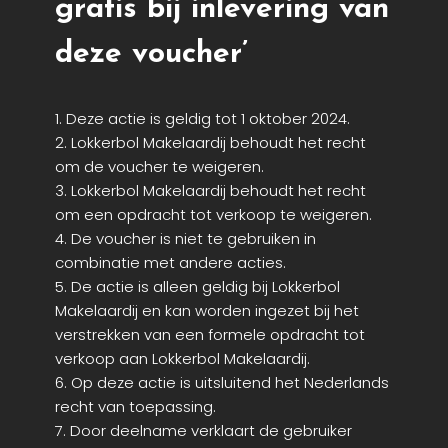
gratis bij inlevering van
deze voucher’
1. Deze actie is geldig tot 1 oktober 2024.
2. Lokkerbol Makelaardij behoudt het recht
om de voucher te weigeren.
3. Lokkerbol Makelaardij behoudt het recht
om een opdracht tot verkoop te weigeren.
4. De voucher is niet te gebruiken in
combinatie met andere acties.
5. De actie is alleen geldig bij Lokkerbol
Makelaardij en kan worden ingezet bij het
verstrekken van een formele opdracht tot
verkoop aan Lokkerbol Makelaardij.
6. Op deze actie is uitsluitend het Nederlands
recht van toepassing.
7. Door deelname verklaart de gebruiker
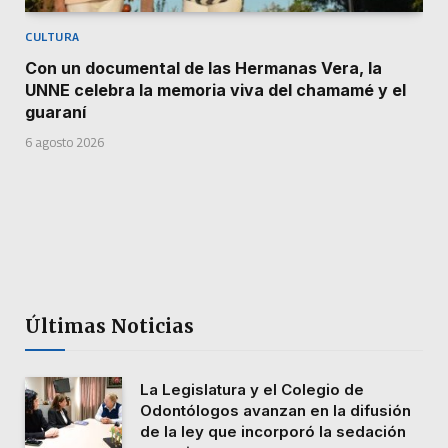
CULTURA
Con un documental de las Hermanas Vera, la
UNNE celebra la memoria viva del chamamé y el
guaraní
6 agosto 2026
Últimas Noticias
La Legislatura y el Colegio de
Odontólogos avanzan en la difusión
de la ley que incorporó la sedación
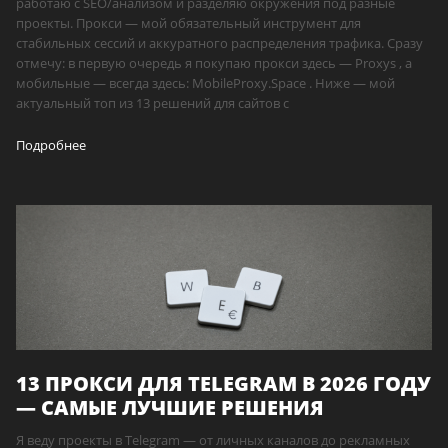
работаю с SEO/анализом и разделяю окружения под разные
проекты. Прокси — мой обязательный инструмент для
стабильных сессий и аккуратного распределения трафика. Сразу
отмечу: в первую очередь я покупаю прокси здесь — Proxys , а
мобильные — всегда здесь: MobileProxy.Space . Ниже — мой
актуальный топ из 13 решений для сайтов с
Подробнее
13 ПРОКСИ ДЛЯ TELEGRAM В 2026 ГОДУ
— САМЫЕ ЛУЧШИЕ РЕШЕНИЯ
Я веду проекты в Telegram — от личных каналов до рекламных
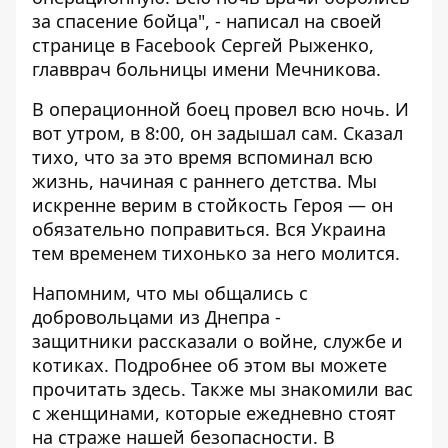
за спасение бойца", - написал на своей
странице в Facebook
Сергей Рыженко
,
главврач больницы имени Мечникова.
В операционной боец провел всю ночь. И
вот утром, в 8:00, он задышал сам. Сказал
тихо, что за это время вспоминал всю
жизнь, начиная с раннего детства. Мы
искренне верим в стойкость Героя — он
обязательно поправиться. Вся Украина
тем временем тихонько за него молится.
Напомним, что мы общались с
добровольцами из Днепра -
защитники рассказали о войне, службе и
котиках. Подробнее об этом вы можете
прочитать
здесь
. Также мы знакомили вас
с женщинами, которые ежедневно стоят
на страже нашей безопасности. В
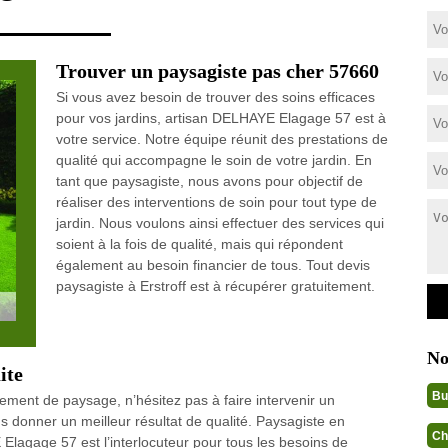
Trouver un paysagiste pas cher 57660
Si vous avez besoin de trouver des soins efficaces
pour vos jardins, artisan DELHAYE Elagage 57 est à
votre service. Notre équipe réunit des prestations de
qualité qui accompagne le soin de votre jardin. En
tant que paysagiste, nous avons pour objectif de
réaliser des interventions de soin pour tout type de
jardin. Nous voulons ainsi effectuer des services qui
soient à la fois de qualité, mais qui répondent
également au besoin financier de tous. Tout devis
paysagiste à Erstroff est à récupérer gratuitement.
No
ite
Bu
ent de paysage, n’hésitez pas à faire intervenir un
us donner un meilleur résultat de qualité. Paysagiste en
Ch
 Elagage 57 est l’interlocuteur pour tous les besoins de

# # #

WHAT IS EXPECTED: Every line of the listing is to be retyped exactly; pictures stay out.

RESPONSE BELOW:
gratis bij inlevering van
deze voucher’
1. Deze actie is geldig tot 1 oktober 2024.
2. Lokkerbol Makelaardij behoudt het recht
om de voucher te weigeren.
3. Lokkerbol Makelaardij behoudt het recht
om een opdracht tot verkoop te weigeren.
4. De voucher is niet te gebruiken in
combinatie met andere acties.
5. De actie is alleen geldig bij Lokkerbol
Makelaardij en kan worden ingezet bij het
verstrekken van een formele opdracht tot
verkoop aan Lokkerbol Makelaardij.
6. Op deze actie is uitsluitend het Nederlands
recht van toepassing.
7. Door deelname verklaart de gebruiker
CULTURA
Con un documental de las Hermanas Vera, la
UNNE celebra la memoria viva del chamamé y el
guaraní
6 agosto 2026
Últimas Noticias
La Legislatura y el Colegio de
Odontólogos avanzan en la difusión
de la ley que incorporó la sedación
работаю с SEO/анализом и разделяю окружения под разные
проекты. Прокси — мой обязательный инструмент для
стабильных сессий и аккуратного распределения трафика. Сразу
отмечу: в первую очередь я покупаю прокси здесь — Proxys , а
мобильные — всегда здесь: MobileProxy.Space . Ниже — мой
актуальный топ из 13 решений для сайтов с
Подробнее
13 ПРОКСИ ДЛЯ TELEGRAM В 2026 ГОДУ
— САМЫЕ ЛУЧШИЕ РЕШЕНИЯ
Я веду проекты в Telegram — от личных каналов до рекламных
за спасение бойца", - написал на своей
странице в Facebook
Сергей Рыженко
,
главврач больницы имени Мечникова.
В операционной боец провел всю ночь. И
вот утром, в 8:00, он задышал сам. Сказал
тихо, что за это время вспоминал всю
жизнь, начиная с раннего детства. Мы
искренне верим в стойкость Героя — он
обязательно поправиться. Вся Украина
тем временем тихонько за него молится.
Напомним, что мы общались с
добровольцами из Днепра -
защитники рассказали о войне, службе и
котиках. Подробнее об этом вы можете
прочитать
здесь
. Также мы знакомили вас
с женщинами, которые ежедневно стоят
на страже нашей безопасности. В
Trouver un paysagiste pas cher 57660
Si vous avez besoin de trouver des soins efficaces
pour vos jardins, artisan DELHAYE Elagage 57 est à
votre service. Notre équipe réunit des prestations de
qualité qui accompagne le soin de votre jardin. En
tant que paysagiste, nous avons pour objectif de
réaliser des interventions de soin pour tout type de
jardin. Nous voulons ainsi effectuer des services qui
soient à la fois de qualité, mais qui répondent
également au besoin financier de tous. Tout devis
paysagiste à Erstroff est à récupérer gratuitement.
No
ite
Bu
ent de paysage, n’hésitez pas à faire intervenir un
us donner un meilleur résultat de qualité. Paysagiste en
Ch
 Elagage 57 est l’interlocuteur pour tous les besoins de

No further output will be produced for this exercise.